* TASK OBJECTIVE
Give the listing again in full, exactly as it appears.

* DATA EXCERPTS

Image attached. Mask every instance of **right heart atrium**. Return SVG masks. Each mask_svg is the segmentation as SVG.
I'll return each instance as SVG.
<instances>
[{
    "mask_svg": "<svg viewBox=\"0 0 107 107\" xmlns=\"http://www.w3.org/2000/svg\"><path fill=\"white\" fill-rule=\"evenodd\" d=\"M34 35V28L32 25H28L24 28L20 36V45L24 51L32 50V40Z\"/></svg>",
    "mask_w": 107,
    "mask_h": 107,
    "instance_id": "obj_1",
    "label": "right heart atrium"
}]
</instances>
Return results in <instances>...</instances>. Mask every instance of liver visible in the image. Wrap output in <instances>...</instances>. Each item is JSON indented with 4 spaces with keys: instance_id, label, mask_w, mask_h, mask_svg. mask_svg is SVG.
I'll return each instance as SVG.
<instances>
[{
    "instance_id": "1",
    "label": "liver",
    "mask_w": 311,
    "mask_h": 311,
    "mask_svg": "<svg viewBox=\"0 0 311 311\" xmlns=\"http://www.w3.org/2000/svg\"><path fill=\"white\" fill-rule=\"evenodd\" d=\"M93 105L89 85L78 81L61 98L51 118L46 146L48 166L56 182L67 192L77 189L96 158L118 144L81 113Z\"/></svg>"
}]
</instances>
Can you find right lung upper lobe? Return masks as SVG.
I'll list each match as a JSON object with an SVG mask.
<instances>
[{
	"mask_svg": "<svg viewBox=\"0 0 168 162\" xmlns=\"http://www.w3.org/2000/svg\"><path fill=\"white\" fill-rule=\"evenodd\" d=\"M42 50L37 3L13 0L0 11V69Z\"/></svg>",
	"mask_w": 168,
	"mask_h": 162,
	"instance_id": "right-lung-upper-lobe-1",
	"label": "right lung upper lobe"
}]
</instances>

* COMPLETED EXERCISE
Image attached. Mask every instance of **right heart atrium**. Return SVG masks. Each mask_svg is the segmentation as SVG.
I'll return each instance as SVG.
<instances>
[{
    "mask_svg": "<svg viewBox=\"0 0 107 107\" xmlns=\"http://www.w3.org/2000/svg\"><path fill=\"white\" fill-rule=\"evenodd\" d=\"M34 35V28L32 25H28L24 28L20 36V45L24 51L32 50V40Z\"/></svg>",
    "mask_w": 107,
    "mask_h": 107,
    "instance_id": "obj_1",
    "label": "right heart atrium"
}]
</instances>
Return results in <instances>...</instances>. Mask every instance of liver visible in the image. Wrap output in <instances>...</instances>. Each item is JSON indented with 4 spaces with keys: instance_id, label, mask_w, mask_h, mask_svg. mask_svg is SVG.
I'll return each instance as SVG.
<instances>
[{
    "instance_id": "1",
    "label": "liver",
    "mask_w": 311,
    "mask_h": 311,
    "mask_svg": "<svg viewBox=\"0 0 311 311\" xmlns=\"http://www.w3.org/2000/svg\"><path fill=\"white\" fill-rule=\"evenodd\" d=\"M93 105L89 85L78 81L61 98L51 118L46 146L48 166L56 182L67 192L77 189L96 158L118 144L81 113Z\"/></svg>"
}]
</instances>
Can you find right lung upper lobe? Return masks as SVG.
I'll list each match as a JSON object with an SVG mask.
<instances>
[{
	"mask_svg": "<svg viewBox=\"0 0 168 162\" xmlns=\"http://www.w3.org/2000/svg\"><path fill=\"white\" fill-rule=\"evenodd\" d=\"M42 50L37 3L13 0L0 11V69Z\"/></svg>",
	"mask_w": 168,
	"mask_h": 162,
	"instance_id": "right-lung-upper-lobe-1",
	"label": "right lung upper lobe"
}]
</instances>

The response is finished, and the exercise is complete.